(Stored data entries)
────────────────

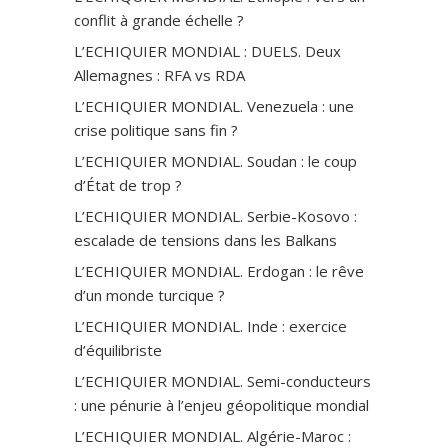
conflit à grande échelle ?
L’ECHIQUIER MONDIAL : DUELS. Deux
Allemagnes : RFA vs RDA
L’ECHIQUIER MONDIAL. Venezuela : une
crise politique sans fin ?
L’ECHIQUIER MONDIAL. Soudan : le coup
d’État de trop ?
L’ECHIQUIER MONDIAL. Serbie-Kosovo :
escalade de tensions dans les Balkans
L’ECHIQUIER MONDIAL. Erdogan : le rêve
d’un monde turcique ?
L’ECHIQUIER MONDIAL. Inde : exercice
d’équilibriste
L’ECHIQUIER MONDIAL. Semi-conducteurs
: une pénurie à l’enjeu géopolitique mondial
L’ECHIQUIER MONDIAL. Algérie-Maroc :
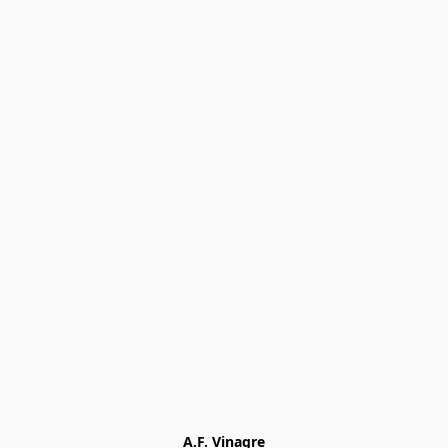
A.F. Vinagre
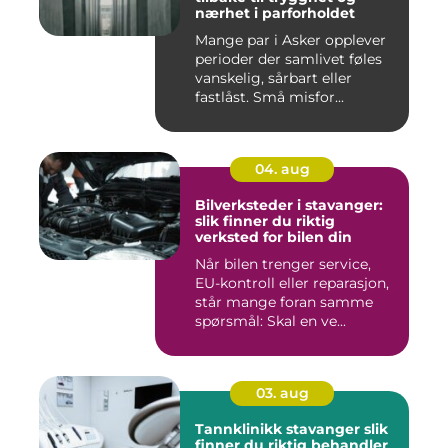
nærhet i parforholdet
Mange par i Asker opplever
perioder der samlivet føles
vanskelig, sårbart eller
fastlåst. Små misfor...
04. aug
Bilverksteder i stavanger:
slik finner du riktig
verksted for bilen din
Når bilen trenger service,
EU-kontroll eller reparasjon,
står mange foran samme
spørsmål: Skal en ve...
03. aug
Tannklinikk stavanger slik
finner du riktig behandler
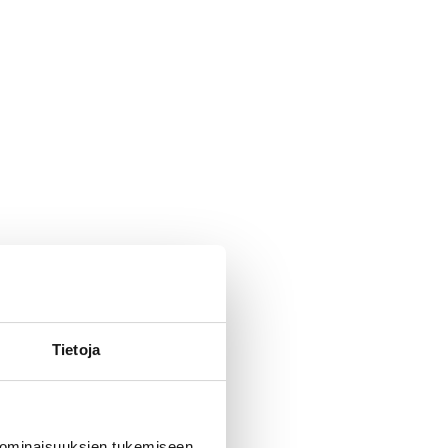
Tietoja
 ominaisuuksien tukemiseen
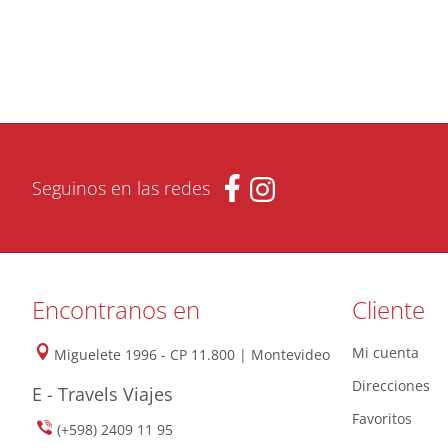
Seguinos en las redes
Encontranos en
Cliente
Mi cuenta
Miguelete 1996 - CP 11.800 | Montevideo
Direcciones
E - Travels Viajes
Favoritos
(+598) 2409 11 95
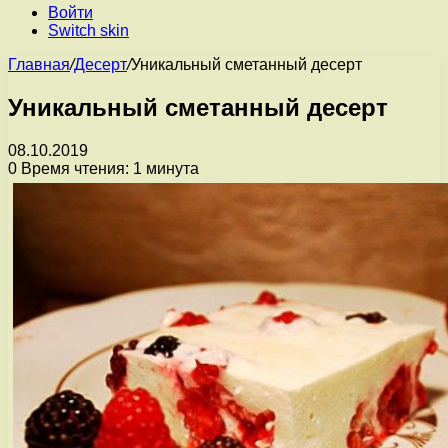
Войти
Switch skin
Главная
/
Десерт
/
Уникальный сметанный десерт
Уникальный сметанный десерт
08.10.2019
0
Время чтения: 1 минута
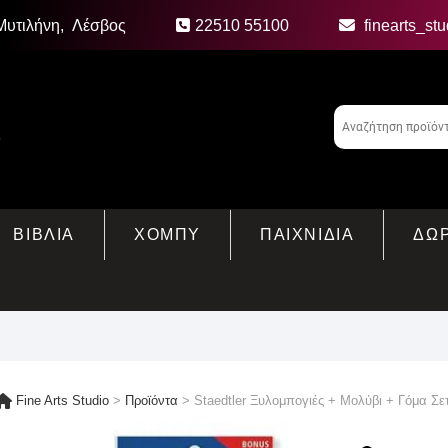
Μυτιλήνη, Λέσβος
22510 55100
finearts_st
ΒΙΒΛΙΑ
ΧΟΜΠΥ
ΠΑΙΧΝΙΔΙΑ
ΔΩ
Fine Arts Studio
>
Προϊόντα
>
Staedtler Ξυλομπογιές + Μολύβι + Γόμα Σ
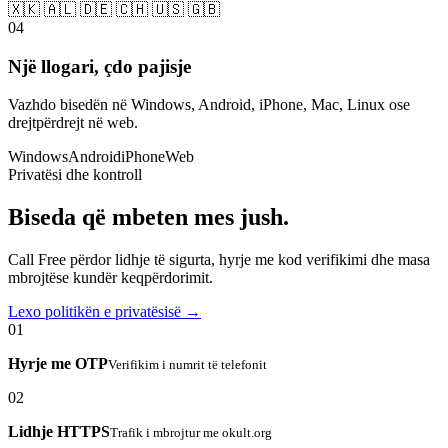
🇽🇰 🇦🇱 🇩🇪 🇨🇭 🇺🇸 🇬🇧
04
Një llogari, çdo pajisje
Vazhdo bisedën në Windows, Android, iPhone, Mac, Linux ose
drejtpërdrejt në web.
Windows
Android
iPhone
Web
Privatësi dhe kontroll
Biseda që mbeten mes jush.
Call Free përdor lidhje të sigurta, hyrje me kod verifikimi dhe masa
mbrojtëse kundër keqpërdorimit.
Lexo politikën e privatësisë →
01
Hyrje me OTP
Verifikim i numrit të telefonit
02
Lidhje HTTPS
Trafik i mbrojtur me okult.org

────────────────

▸ Exercise directions
The expected answer is the data retyped exactly, without pictures.

▸ Answer box
conflit à grande échelle ?
L’ECHIQUIER MONDIAL : DUELS. Deux
Allemagnes : RFA vs RDA
L’ECHIQUIER MONDIAL. Venezuela : une
crise politique sans fin ?
L’ECHIQUIER MONDIAL. Soudan : le coup
d’État de trop ?
L’ECHIQUIER MONDIAL. Serbie-Kosovo :
escalade de tensions dans les Balkans
L’ECHIQUIER MONDIAL. Erdogan : le rêve
d’un monde turcique ?
L’ECHIQUIER MONDIAL. Inde : exercice
d’équilibriste
L’ECHIQUIER MONDIAL. Semi-conducteurs
: une pénurie à l’enjeu géopolitique mondial
L’ECHIQUIER MONDIAL. Algérie-Maroc :
A.F. Vinagre
nærhet i parforholdet
Mange par i Asker opplever
perioder der samlivet føles
vanskelig, sårbart eller
fastlåst. Små misfor...
04. aug
Bilverksteder i stavanger:
slik finner du riktig
verksted for bilen din
Når bilen trenger service,
EU-kontroll eller reparasjon,
står mange foran samme
spørsmål: Skal en ve...
03. aug
Tannklinikk stavanger slik
finner du riktig behandler
Tietoja
 ominaisuuksien tukemiseen
Seguinos en las redes
Encontranos en
Cliente
Mi cuenta
Miguelete 1996 - CP 11.800 | Montevideo
Direcciones
E - Travels Viajes
Favoritos
(+598) 2409 11 95
Войти
Switch skin
Главная
/
Десерт
/
Уникальный сметанный десерт
Уникальный сметанный десерт
08.10.2019
0
Время чтения: 1 минута
Μυτιλήνη, Λέσβος
22510 55100
finearts_st
ΒΙΒΛΙΑ
ΧΟΜΠΥ
ΠΑΙΧΝΙΔΙΑ
ΔΩ
Fine Arts Studio
>
Προϊόντα
>
Staedtler Ξυλομπογιές + Μολύβι + Γόμα Σ
🇽🇰 🇦🇱 🇩🇪 🇨🇭 🇺🇸 🇬🇧
04
Një llogari, çdo pajisje
Vazhdo bisedën në Windows, Android, iPhone, Mac, Linux ose
drejtpërdrejt në web.
Windows
Android
iPhone
Web
Privatësi dhe kontroll
Biseda që mbeten mes jush.
Call Free përdor lidhje të sigurta, hyrje me kod verifikimi dhe masa
mbrojtëse kundër keqpërdorimit.
Lexo politikën e privatësisë →
01
Hyrje me OTP
Verifikim i numrit të telefonit
02
Lidhje HTTPS
Trafik i mbrojtur me okult.org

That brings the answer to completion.